# Input data
******************************

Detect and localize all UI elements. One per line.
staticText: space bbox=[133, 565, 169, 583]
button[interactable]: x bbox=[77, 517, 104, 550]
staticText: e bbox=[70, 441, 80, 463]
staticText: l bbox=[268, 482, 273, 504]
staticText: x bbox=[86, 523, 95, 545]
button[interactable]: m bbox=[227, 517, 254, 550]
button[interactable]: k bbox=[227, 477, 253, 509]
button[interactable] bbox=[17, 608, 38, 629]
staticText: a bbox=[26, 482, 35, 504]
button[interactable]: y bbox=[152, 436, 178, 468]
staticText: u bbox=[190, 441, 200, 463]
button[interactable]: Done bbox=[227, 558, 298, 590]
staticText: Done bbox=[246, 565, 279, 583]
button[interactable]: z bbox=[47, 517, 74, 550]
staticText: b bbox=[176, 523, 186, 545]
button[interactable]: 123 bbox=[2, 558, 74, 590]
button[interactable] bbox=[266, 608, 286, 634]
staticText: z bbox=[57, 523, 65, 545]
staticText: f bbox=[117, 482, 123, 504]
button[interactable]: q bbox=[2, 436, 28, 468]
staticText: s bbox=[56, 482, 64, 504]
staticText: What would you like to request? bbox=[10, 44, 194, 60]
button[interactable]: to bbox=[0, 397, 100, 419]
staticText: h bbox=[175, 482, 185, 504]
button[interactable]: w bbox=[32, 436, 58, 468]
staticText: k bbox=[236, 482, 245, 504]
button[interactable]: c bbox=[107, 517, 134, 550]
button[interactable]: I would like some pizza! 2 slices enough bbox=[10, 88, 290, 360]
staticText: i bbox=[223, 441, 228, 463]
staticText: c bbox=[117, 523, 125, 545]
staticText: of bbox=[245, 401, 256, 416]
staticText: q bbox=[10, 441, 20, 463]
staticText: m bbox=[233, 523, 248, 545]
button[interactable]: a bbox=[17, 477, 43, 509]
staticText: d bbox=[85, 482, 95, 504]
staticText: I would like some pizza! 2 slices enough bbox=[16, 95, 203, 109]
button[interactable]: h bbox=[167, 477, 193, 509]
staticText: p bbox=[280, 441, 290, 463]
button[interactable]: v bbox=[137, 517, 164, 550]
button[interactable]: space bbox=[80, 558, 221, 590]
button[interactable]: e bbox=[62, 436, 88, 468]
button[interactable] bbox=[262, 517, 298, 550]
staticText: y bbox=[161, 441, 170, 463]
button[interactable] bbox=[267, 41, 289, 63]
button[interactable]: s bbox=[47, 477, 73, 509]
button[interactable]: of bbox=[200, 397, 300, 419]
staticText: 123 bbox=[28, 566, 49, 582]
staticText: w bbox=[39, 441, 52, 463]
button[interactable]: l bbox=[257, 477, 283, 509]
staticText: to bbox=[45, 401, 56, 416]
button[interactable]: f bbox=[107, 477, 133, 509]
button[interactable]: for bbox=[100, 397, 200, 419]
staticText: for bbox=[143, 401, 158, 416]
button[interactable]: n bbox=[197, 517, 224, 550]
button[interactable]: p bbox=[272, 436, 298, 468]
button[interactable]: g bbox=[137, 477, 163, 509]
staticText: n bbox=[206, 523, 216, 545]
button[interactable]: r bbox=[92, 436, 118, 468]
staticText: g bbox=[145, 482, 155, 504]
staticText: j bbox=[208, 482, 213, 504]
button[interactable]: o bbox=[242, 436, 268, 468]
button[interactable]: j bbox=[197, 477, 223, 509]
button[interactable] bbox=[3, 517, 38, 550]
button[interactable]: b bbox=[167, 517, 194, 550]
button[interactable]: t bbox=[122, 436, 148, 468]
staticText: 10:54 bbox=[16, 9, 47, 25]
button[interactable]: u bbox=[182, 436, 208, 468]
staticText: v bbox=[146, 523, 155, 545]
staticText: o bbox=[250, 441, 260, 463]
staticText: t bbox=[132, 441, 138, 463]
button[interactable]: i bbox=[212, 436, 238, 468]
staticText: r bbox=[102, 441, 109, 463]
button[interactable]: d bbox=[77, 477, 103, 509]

******************************

# Exercise instructions
Would you restate every record word for word?

# Answer section
Detect and localize all UI elements. One per line.
staticText: space bbox=[133, 565, 169, 583]
button[interactable]: x bbox=[77, 517, 104, 550]
staticText: e bbox=[70, 441, 80, 463]
staticText: l bbox=[268, 482, 273, 504]
staticText: x bbox=[86, 523, 95, 545]
button[interactable]: m bbox=[227, 517, 254, 550]
button[interactable]: k bbox=[227, 477, 253, 509]
button[interactable] bbox=[17, 608, 38, 629]
staticText: a bbox=[26, 482, 35, 504]
button[interactable]: y bbox=[152, 436, 178, 468]
staticText: u bbox=[190, 441, 200, 463]
button[interactable]: Done bbox=[227, 558, 298, 590]
staticText: Done bbox=[246, 565, 279, 583]
button[interactable]: z bbox=[47, 517, 74, 550]
staticText: b bbox=[176, 523, 186, 545]
button[interactable]: 123 bbox=[2, 558, 74, 590]
button[interactable] bbox=[266, 608, 286, 634]
staticText: z bbox=[57, 523, 65, 545]
staticText: f bbox=[117, 482, 123, 504]
button[interactable]: q bbox=[2, 436, 28, 468]
staticText: s bbox=[56, 482, 64, 504]
staticText: What would you like to request? bbox=[10, 44, 194, 60]
button[interactable]: to bbox=[0, 397, 100, 419]
staticText: h bbox=[175, 482, 185, 504]
button[interactable]: w bbox=[32, 436, 58, 468]
staticText: k bbox=[236, 482, 245, 504]
button[interactable]: c bbox=[107, 517, 134, 550]
button[interactable]: I would like some pizza! 2 slices enough bbox=[10, 88, 290, 360]
staticText: i bbox=[223, 441, 228, 463]
staticText: c bbox=[117, 523, 125, 545]
staticText: of bbox=[245, 401, 256, 416]
staticText: q bbox=[10, 441, 20, 463]
staticText: m bbox=[233, 523, 248, 545]
button[interactable]: a bbox=[17, 477, 43, 509]
staticText: d bbox=[85, 482, 95, 504]
staticText: I would like some pizza! 2 slices enough bbox=[16, 95, 203, 109]
button[interactable]: h bbox=[167, 477, 193, 509]
staticText: p bbox=[280, 441, 290, 463]
button[interactable]: v bbox=[137, 517, 164, 550]
button[interactable]: space bbox=[80, 558, 221, 590]
button[interactable]: e bbox=[62, 436, 88, 468]
button[interactable] bbox=[262, 517, 298, 550]
staticText: y bbox=[161, 441, 170, 463]
button[interactable] bbox=[267, 41, 289, 63]
button[interactable]: s bbox=[47, 477, 73, 509]
button[interactable]: of bbox=[200, 397, 300, 419]
staticText: 123 bbox=[28, 566, 49, 582]
staticText: w bbox=[39, 441, 52, 463]
button[interactable]: l bbox=[257, 477, 283, 509]
staticText: to bbox=[45, 401, 56, 416]
button[interactable]: f bbox=[107, 477, 133, 509]
button[interactable]: for bbox=[100, 397, 200, 419]
staticText: for bbox=[143, 401, 158, 416]
button[interactable]: n bbox=[197, 517, 224, 550]
button[interactable]: p bbox=[272, 436, 298, 468]
button[interactable]: g bbox=[137, 477, 163, 509]
staticText: n bbox=[206, 523, 216, 545]
button[interactable]: r bbox=[92, 436, 118, 468]
staticText: g bbox=[145, 482, 155, 504]
staticText: j bbox=[208, 482, 213, 504]
button[interactable]: o bbox=[242, 436, 268, 468]
button[interactable]: j bbox=[197, 477, 223, 509]
button[interactable] bbox=[3, 517, 38, 550]
button[interactable]: b bbox=[167, 517, 194, 550]
button[interactable]: t bbox=[122, 436, 148, 468]
staticText: 10:54 bbox=[16, 9, 47, 25]
button[interactable]: u bbox=[182, 436, 208, 468]
staticText: v bbox=[146, 523, 155, 545]
staticText: o bbox=[250, 441, 260, 463]
staticText: t bbox=[132, 441, 138, 463]
button[interactable]: i bbox=[212, 436, 238, 468]
staticText: r bbox=[102, 441, 109, 463]
button[interactable]: d bbox=[77, 477, 103, 509]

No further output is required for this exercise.